**Page images and extracted text**:
_ _ _

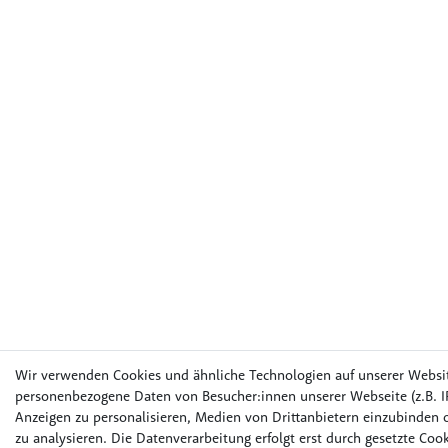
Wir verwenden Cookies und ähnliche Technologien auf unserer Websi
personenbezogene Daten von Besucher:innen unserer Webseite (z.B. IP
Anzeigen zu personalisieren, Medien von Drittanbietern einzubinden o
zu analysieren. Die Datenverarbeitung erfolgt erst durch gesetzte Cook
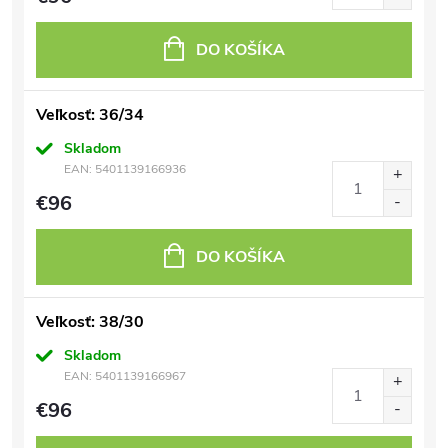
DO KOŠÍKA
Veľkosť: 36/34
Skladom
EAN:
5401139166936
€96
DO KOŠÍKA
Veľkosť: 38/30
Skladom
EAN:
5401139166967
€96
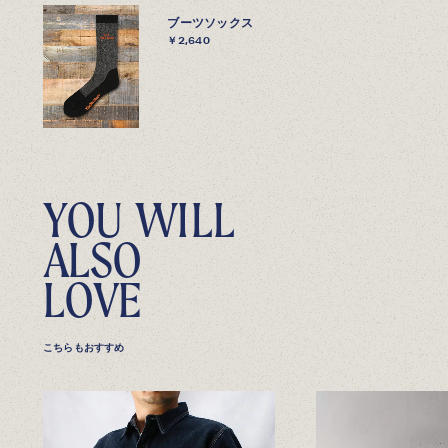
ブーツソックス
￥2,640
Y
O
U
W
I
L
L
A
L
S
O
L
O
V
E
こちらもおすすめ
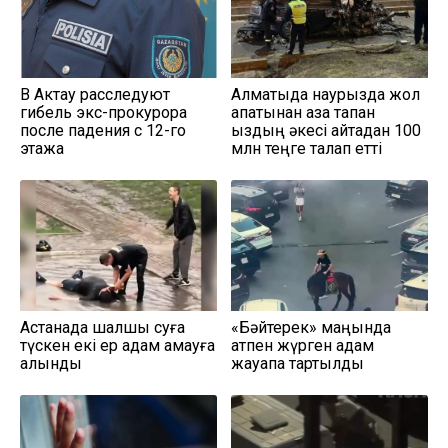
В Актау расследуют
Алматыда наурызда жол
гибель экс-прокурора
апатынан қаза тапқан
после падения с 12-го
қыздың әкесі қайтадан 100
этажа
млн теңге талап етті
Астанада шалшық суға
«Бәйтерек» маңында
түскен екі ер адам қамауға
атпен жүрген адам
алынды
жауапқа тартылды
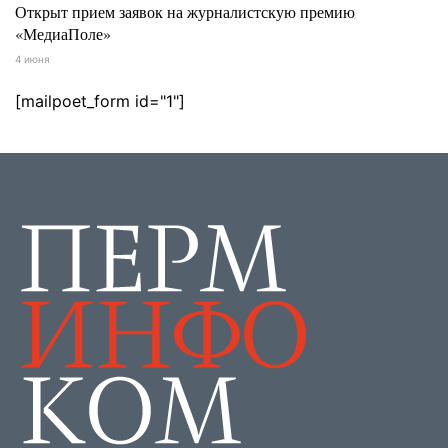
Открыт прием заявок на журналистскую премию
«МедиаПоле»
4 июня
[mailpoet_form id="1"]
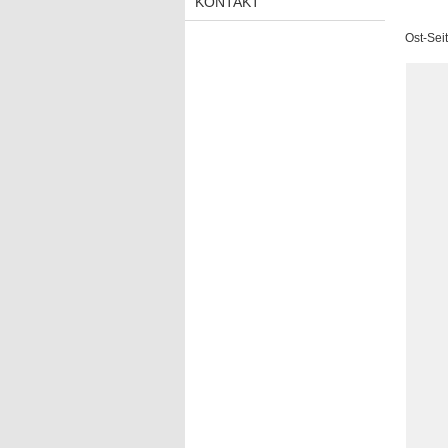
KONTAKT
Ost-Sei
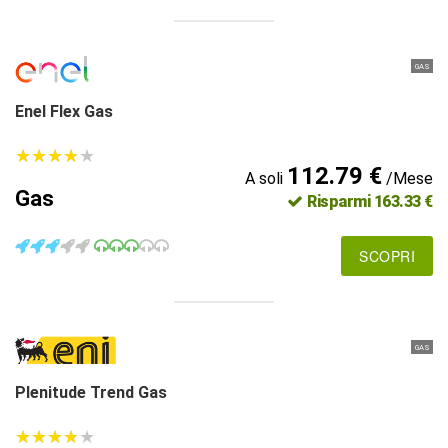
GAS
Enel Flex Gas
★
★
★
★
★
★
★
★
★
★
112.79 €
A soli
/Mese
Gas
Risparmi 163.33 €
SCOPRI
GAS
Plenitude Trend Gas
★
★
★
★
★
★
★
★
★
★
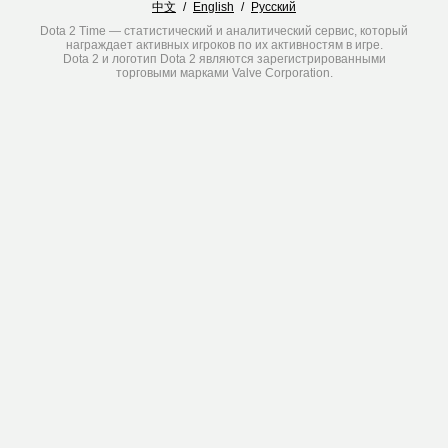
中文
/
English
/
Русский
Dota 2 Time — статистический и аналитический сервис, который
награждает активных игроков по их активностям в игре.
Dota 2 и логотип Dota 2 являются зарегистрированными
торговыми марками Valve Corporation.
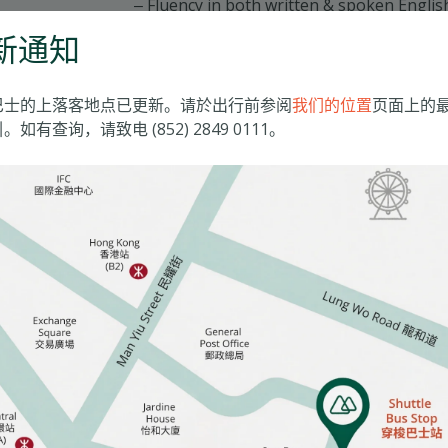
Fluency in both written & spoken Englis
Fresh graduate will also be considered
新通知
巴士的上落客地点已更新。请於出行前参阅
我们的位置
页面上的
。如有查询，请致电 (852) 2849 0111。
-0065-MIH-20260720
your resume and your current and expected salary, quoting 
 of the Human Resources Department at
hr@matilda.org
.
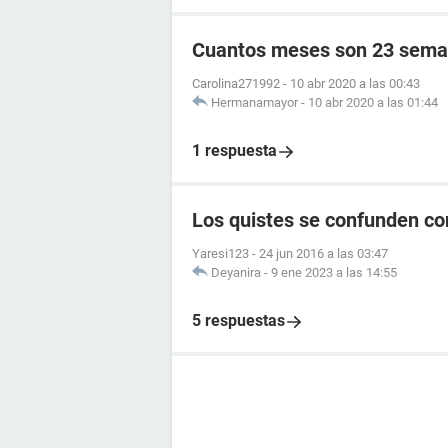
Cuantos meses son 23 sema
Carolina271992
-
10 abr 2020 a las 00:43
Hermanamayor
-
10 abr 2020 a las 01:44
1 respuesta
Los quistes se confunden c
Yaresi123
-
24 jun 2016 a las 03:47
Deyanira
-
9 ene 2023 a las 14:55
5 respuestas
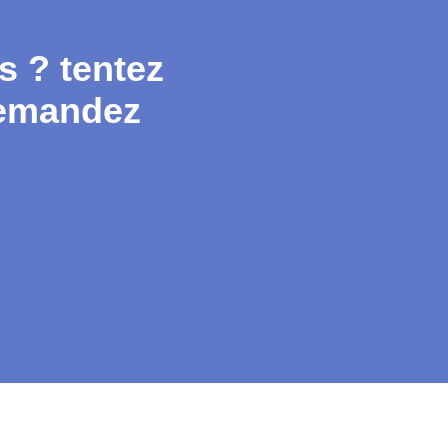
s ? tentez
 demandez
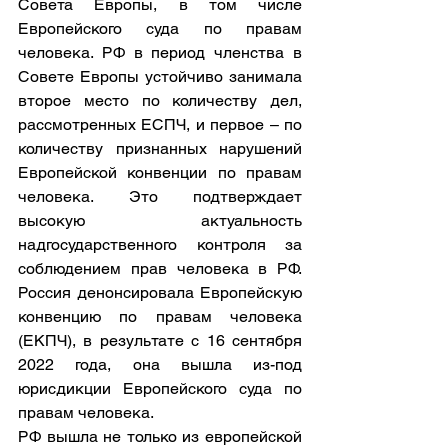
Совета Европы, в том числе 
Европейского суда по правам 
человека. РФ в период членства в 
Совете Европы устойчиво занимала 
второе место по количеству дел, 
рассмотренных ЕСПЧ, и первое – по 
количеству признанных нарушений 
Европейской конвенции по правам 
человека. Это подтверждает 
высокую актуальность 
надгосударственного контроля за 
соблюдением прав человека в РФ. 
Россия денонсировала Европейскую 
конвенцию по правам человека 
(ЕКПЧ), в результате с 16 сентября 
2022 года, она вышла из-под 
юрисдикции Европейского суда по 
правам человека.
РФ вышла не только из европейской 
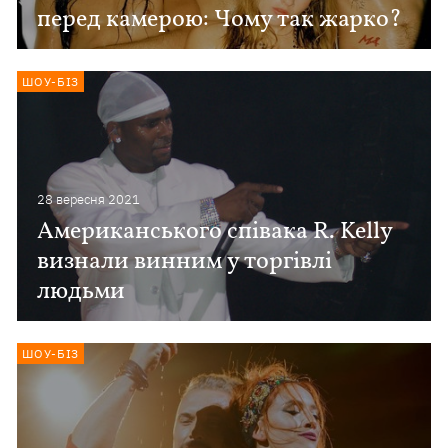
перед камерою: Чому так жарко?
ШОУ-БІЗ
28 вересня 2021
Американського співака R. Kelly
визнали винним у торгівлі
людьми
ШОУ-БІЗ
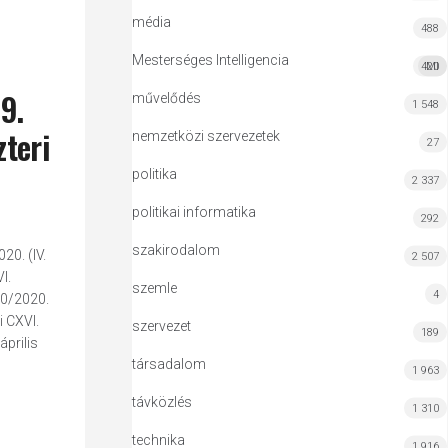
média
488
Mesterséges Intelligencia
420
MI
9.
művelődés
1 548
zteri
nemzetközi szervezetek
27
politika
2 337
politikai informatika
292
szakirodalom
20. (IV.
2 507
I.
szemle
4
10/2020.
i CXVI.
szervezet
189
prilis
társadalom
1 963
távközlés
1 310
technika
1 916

_ _ _

**TASK ITEM**: Please repeat, exactly as written, only the lines from the line with "торговыми марками Valve Corporation." to the end of the data, leaving out every picture.

**ANSWER SPACE**:
торговыми марками Valve Corporation.
Fluency in both written & spoken Englis
Fresh graduate will also be considered
新通知
巴士的上落客地点已更新。请於出行前参阅
我们的位置
页面上的
。如有查询，请致电 (852) 2849 0111。
-0065-MIH-20260720
your resume and your current and expected salary, quoting 
 of the Human Resources Department at
hr@matilda.org
.
Cuantos meses son 23 sema
Carolina271992
-
10 abr 2020 a las 00:43
Hermanamayor
-
10 abr 2020 a las 01:44
1 respuesta
Los quistes se confunden c
Yaresi123
-
24 jun 2016 a las 03:47
Deyanira
-
9 ene 2023 a las 14:55
5 respuestas
s ? tentez
 demandez
Совета Европы, в том числе 
Европейского суда по правам 
человека. РФ в период членства в 
Совете Европы устойчиво занимала 
второе место по количеству дел, 
рассмотренных ЕСПЧ, и первое – по 
количеству признанных нарушений 
Европейской конвенции по правам 
человека. Это подтверждает 
высокую актуальность 
надгосударственного контроля за 
соблюдением прав человека в РФ. 
Россия денонсировала Европейскую 
конвенцию по правам человека 
(ЕКПЧ), в результате с 16 сентября 
2022 года, она вышла из-под 
юрисдикции Европейского суда по 
правам человека.
РФ вышла не только из европейской 
перед камерою: Чому так жарко?
ШОУ-БІЗ
28 вересня 2021
Американського співака R. Kelly
визнали винним у торгівлі
людьми
ШОУ-БІЗ
média
488
Mesterséges Intelligencia
420
MI
9.
művelődés
1 548
zteri
nemzetközi szervezetek
27
politika
2 337
politikai informatika
292
szakirodalom
20. (IV.
2 507
I.
szemle
4
10/2020.
i CXVI.
szervezet
189
prilis
társadalom
1 963
távközlés
1 310
technika
1 916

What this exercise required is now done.